A thoughtful submission on finding identity

Had A Wonderful Childhood - Both Parents Were Proud To Be Black

My parents were both from Mississippi, a place where there is still grinding poverty.  Every year, for about five years from the age of six to twelve, my siblings and I visited our grandmother, aunts, uncles, cousins and friends.  We’d get in the car or travel by train or bus.  My mom would cook bread, prepare potato salad and baked beans and the course of chicken in a variety of ways.  My mom was very close to her mother, who lived in Itta Bena, Ms.  Grandma had her own small garden with lots of vegetables that she grew and cooked.  Her neighbors fished everyday and told wonderful stories about their childhood.  My grandma, also had a neighbor with children my siblings’ age and we played with them.  We learned the maturity of the neighbors regarding sewing and cooking at a very young age for the entire family. Many of the girls had adult responsibility before they reached the age of ten.  My grandmother was always showing me how to do things; peel vegetables, water plants, identifying insects and what they did.  It was a colorful world of warmth from black people who tried to educate the young by showing them how to get along with their neighbors and how to be the best cook, seamstress, business person ever.  They stressed education.

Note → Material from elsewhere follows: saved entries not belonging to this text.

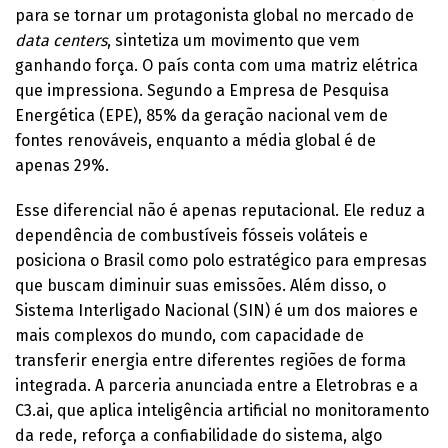
para se tornar um protagonista global no mercado de
data centers
, sintetiza um movimento que vem
ganhando força. O país conta com uma matriz elétrica
que impressiona. Segundo a Empresa de Pesquisa
Energética (EPE), 85% da geração nacional vem de
fontes renováveis, enquanto a média global é de
apenas 29%.
Esse diferencial não é apenas reputacional. Ele reduz a
dependência de combustíveis fósseis voláteis e
posiciona o Brasil como polo estratégico para empresas
que buscam diminuir suas emissões. Além disso, o
Sistema Interligado Nacional (SIN) é um dos maiores e
mais complexos do mundo, com capacidade de
transferir energia entre diferentes regiões de forma
integrada. A parceria anunciada entre a Eletrobras e a
C3.ai, que aplica inteligência artificial no monitoramento
da rede, reforça a confiabilidade do sistema, algo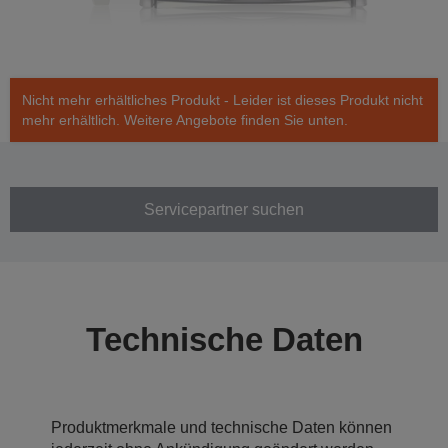
Nicht mehr erhältliches Produkt - Leider ist dieses Produkt nicht
mehr erhältlich. Weitere Angebote finden Sie unten.
Servicepartner suchen
Technische Daten
Produktmerkmale und technische Daten können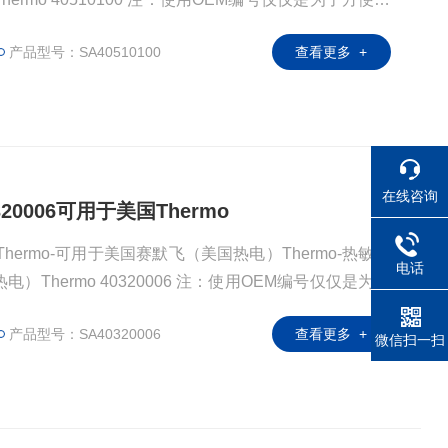
厂商；我们提供的所有产品都是高质量高性价的，适用于
产品型号：SA40510100
查看更多 +
在线咨询
320006可用于美国Thermo
Thermo-可用于美国赛默飞（美国热电）Thermo-热敏元
电话
）Thermo 40320006 注：使用OEM编号仅仅是为了
OEM厂商；我们提供的所有产品都是高质量高性价的，
产品型号：SA40320006
查看更多 +
微信扫一扫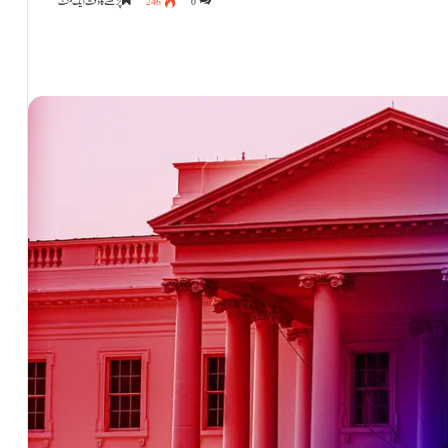
0
246
پڑھنے کا وقت ایک منٹ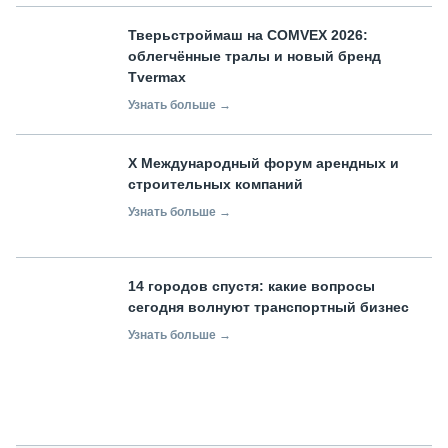
Тверьстроймаш на COMVEX 2026:
облегчённые тралы и новый бренд
Tvermax
Узнать больше →
X Международный форум арендных и
строительных компаний
Узнать больше →
14 городов спустя: какие вопросы
сегодня волнуют транспортный бизнес
Узнать больше →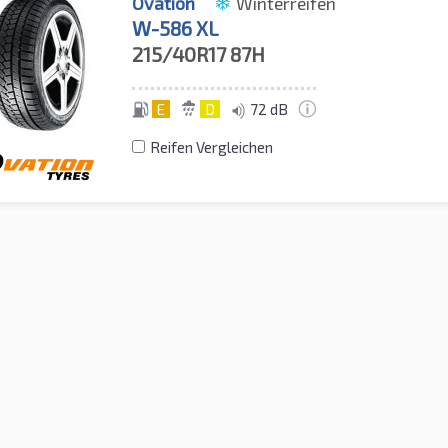
Ovation
Winterreifen
W-586 XL
215/40R17
87H
E
D
72 dB
Reifen Vergleichen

Around the time I turned nine years old, I asked my father why he left the south and he would answer in a riddle.  At first, I was puzzled but as I asked the question over the years, I began to understand his riddled answer and it became increasingly important to make them proud of me and what they had done for the family.  He would vaguely say that he didn’t appreciate the way the whites were treating the blacks — yelling and cursing at them for the least little thing.  My parents created a foundation where the siblings and I did not call each other black.  We saw the love and respect they gave to each other and we followed suit.  Because back in the 1960s to call someone black was a shameful remark.  It was depressing.  It was like you were tagged as an outsider.  My father and my mother, but especially my father would say that we were so beautiful.  We didn’t know if this was his way of preparing us for the world (or not).  But, it gave us confidence and made us proud.  The story my dad told me as a child was that his own mother did not want him to marry a dark-skinned girl, my mother.  But, he did anyway.  And, he told all of his five kids when they were old enought to understand this dynamic.  My father would say:  No one is going to tell me who to marry, not even my own mother.  I thought that was powerful.  My father’s mom was dark skinned.  She was ashamed of her blackness by what she said to her own son and my father saw through it.  I shared the story with my oldest sibling - almost 14 years older and she said he told her the same story.

In summary, my father and mother did not get caught up in societal’s “willy-nilly” waverings about skin color or texture of hair.  By the way, my mom was dark skinned.  But, had thick wavy hair that hung to her shoulders - an oddity in the 1930s.  So, her two daughters - darked skinned inherited her hair.  And, people would stop and stare.

Lesson learned:  Be proud of who you are and build on it.  Don’t get twisted advice from the media, friends or husbands and wives.  You never know why they are the way they are… hating everything black, or wishing that they could be something other than black.  I’ve never dyed my hair blond, blue… never wore blue or gray contacts… never tried to affectuate a european accent.  When people have participated in the latter, they really do lose their identity.  Where is their identity coming from?  All over the place?  And, what a mess that can be.